TestMessage.Mojiretsu[1] というように、配列内のどこで出たかも記載されていますね。
{
"error": "3 INVALID_ARGUMENT: invalid TestMessage.Mojiretsu[1]: value length must be between 5 and 30 runes, inclusive"
}
メールアドレスのバリデーションエラー
次はメールアドレスのフォーマットを間違ってみます。
{
"seisuu": 10,
"fudou": 0.4,
"mojiretsu": [
"testtest",
"testtest"
],
"mail_address": "test"
}
メールアドレスのバリデーションで失敗したエラーメッセージが出てきます。
{
"error": "3 INVALID_ARGUMENT: invalid TestMessage.MailAddress: value must be a valid email address | caused by: mail: missing '@' or angle-addr"
}
数ヵ所でのバリデーションエラー
次は、複数の箇所で間違ってみます。
{
"seisuu": 10,
"fudou": 1.4,
"mojiretsu": [
"testtest",
"test",
"testtest"
],
"mail_address": "test"
}
エラーは返ってきましたが、一番上で出たバリデーションエラーのみ返ってきています
{
"error": "3 INVALID_ARGUMENT: invalid TestMessage.Fudou: value must be inside range [0, 1]"
}
生成されたソースコードをみるとわかりますが、上の項目からチェック処理を行い、弾かれた時点でエラーをreturnしている事が原因です。

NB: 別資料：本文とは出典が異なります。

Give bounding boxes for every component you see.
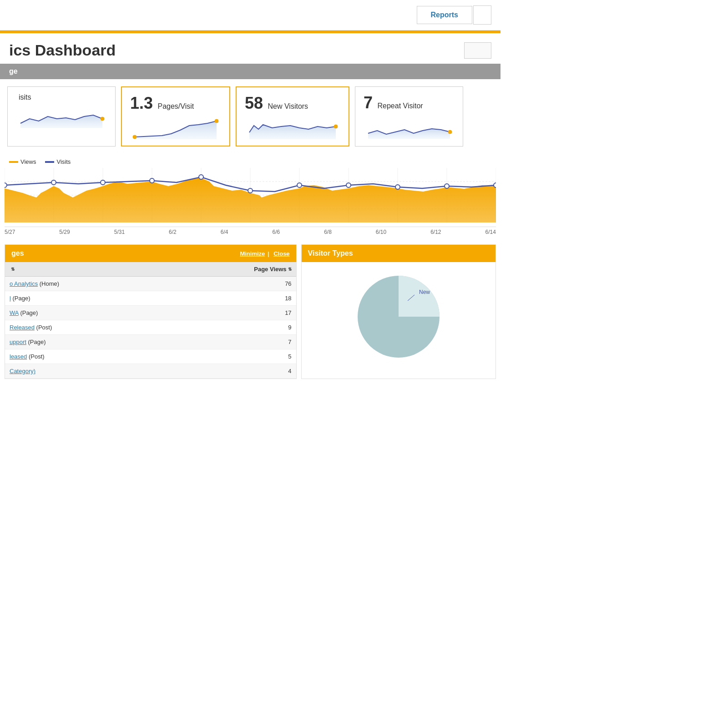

この問題については issue が上がっており、現在DraftでPRが上がっている状態です。
今後に期待です 👀
そのほかの問題点
定義がproto2で書かれている
コード生成がproto3のみ対応しているprotocのプラグインなどもあります。
例えばphpのクライアントコードを自動生成する時はgrpc_php_pluginを使う必要がありますが、このプラグインはproto3のコードしか許可されていないため、 validate.go を生成対象とした場合は以下のようなエラーが発生します。
--php_out: protoc-gen-validate/validate/validate.proto: Can only generate PHP code for proto3 .proto files.

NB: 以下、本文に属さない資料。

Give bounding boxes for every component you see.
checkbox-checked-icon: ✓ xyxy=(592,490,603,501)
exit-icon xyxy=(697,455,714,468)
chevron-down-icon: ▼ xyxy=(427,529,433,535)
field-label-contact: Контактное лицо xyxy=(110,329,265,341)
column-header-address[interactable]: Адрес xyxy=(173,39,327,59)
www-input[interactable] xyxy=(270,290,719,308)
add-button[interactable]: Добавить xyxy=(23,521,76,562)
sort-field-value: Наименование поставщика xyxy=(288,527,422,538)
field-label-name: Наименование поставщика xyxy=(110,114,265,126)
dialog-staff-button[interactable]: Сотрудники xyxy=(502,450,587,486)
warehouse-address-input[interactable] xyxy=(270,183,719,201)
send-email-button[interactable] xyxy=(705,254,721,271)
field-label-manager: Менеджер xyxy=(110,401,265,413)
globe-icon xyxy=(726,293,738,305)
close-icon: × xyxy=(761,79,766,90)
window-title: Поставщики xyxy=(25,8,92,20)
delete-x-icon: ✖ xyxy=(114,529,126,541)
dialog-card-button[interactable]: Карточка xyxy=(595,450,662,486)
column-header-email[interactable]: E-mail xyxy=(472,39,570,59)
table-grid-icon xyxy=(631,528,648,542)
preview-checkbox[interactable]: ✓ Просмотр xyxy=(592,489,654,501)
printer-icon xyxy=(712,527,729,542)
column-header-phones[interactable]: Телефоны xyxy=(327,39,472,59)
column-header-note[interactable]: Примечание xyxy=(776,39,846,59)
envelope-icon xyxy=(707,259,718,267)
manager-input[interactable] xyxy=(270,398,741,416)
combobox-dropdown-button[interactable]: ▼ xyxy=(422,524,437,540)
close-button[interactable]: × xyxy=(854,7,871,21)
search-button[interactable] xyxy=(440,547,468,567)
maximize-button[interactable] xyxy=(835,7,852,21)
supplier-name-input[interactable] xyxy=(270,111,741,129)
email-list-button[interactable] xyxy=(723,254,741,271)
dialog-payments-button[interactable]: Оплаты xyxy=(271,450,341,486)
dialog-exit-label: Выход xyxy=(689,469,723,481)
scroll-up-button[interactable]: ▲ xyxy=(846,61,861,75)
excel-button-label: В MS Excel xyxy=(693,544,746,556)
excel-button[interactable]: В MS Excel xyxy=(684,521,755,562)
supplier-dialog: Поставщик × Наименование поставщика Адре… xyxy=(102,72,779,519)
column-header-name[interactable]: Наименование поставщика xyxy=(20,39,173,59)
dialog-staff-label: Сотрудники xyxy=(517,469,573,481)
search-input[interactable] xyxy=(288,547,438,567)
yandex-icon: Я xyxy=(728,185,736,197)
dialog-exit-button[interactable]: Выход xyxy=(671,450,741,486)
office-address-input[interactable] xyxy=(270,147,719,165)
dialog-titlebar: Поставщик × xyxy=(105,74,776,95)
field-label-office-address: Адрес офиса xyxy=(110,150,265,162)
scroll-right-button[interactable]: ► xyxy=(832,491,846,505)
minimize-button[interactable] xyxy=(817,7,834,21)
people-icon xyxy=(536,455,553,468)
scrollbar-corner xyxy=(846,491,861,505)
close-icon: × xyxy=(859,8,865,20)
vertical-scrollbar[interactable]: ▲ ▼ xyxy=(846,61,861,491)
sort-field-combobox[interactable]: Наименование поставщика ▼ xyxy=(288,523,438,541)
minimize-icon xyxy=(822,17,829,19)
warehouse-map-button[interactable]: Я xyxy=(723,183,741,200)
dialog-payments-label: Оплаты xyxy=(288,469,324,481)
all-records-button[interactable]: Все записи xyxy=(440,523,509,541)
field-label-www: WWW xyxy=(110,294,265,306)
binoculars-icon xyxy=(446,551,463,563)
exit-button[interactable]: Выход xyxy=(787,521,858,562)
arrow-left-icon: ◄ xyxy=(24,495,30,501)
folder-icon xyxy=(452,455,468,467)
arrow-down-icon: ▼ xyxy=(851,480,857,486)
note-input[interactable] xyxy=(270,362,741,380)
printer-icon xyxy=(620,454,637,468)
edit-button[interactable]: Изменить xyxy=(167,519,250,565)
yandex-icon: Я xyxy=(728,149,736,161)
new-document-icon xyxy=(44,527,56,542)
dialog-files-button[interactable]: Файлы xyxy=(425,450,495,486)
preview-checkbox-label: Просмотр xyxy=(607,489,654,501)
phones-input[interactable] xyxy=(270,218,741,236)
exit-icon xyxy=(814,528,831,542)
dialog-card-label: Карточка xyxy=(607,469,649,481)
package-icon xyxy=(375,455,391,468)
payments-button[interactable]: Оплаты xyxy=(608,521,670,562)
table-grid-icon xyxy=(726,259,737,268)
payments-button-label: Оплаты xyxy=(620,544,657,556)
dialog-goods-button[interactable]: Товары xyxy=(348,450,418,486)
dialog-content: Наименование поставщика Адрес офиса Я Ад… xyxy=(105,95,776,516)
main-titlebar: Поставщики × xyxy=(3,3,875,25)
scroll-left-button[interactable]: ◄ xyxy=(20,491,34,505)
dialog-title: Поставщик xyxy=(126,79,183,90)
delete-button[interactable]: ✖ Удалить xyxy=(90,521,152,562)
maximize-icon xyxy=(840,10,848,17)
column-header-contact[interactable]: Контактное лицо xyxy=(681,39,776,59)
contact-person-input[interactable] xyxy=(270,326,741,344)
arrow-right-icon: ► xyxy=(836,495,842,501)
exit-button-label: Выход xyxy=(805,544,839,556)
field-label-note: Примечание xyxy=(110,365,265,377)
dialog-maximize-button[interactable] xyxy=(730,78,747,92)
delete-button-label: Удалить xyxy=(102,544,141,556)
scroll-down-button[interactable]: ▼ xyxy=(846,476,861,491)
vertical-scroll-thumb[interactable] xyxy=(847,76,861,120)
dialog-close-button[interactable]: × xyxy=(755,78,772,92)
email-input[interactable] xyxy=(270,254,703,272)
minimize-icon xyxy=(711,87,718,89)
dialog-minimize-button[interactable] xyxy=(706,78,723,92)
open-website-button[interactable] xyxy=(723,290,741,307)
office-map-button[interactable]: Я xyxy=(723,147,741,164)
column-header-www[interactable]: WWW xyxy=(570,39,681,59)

Please add 'syntax = "proto3";' to the top of your .proto file.
これについては、生成対象から外したうえでproto3の validate.go をダミーで作成する、という対処があります。
issueが上がっており、今後grpc_php_plugin側にproto2対応が入る、という予定があるとのことです。
しかし、起票から2年経った今も未対応のため、対応される望みは薄そうです。 validator自体はクライアントコードに機能を持たないため、ダミーを作成する形で対処する事自体は問題ありません。
まとめ
バリデーションエラー発生時、エラー内容がまとまって出てこないという問題はあるものの、バリデーションエラー自体がレアケースになるはずであることを考えると、全体としてかなり実用的かつ便利なライブラリです。
本記事が、golangでgRPCサーバを実装する際の助けとなれば幸いです。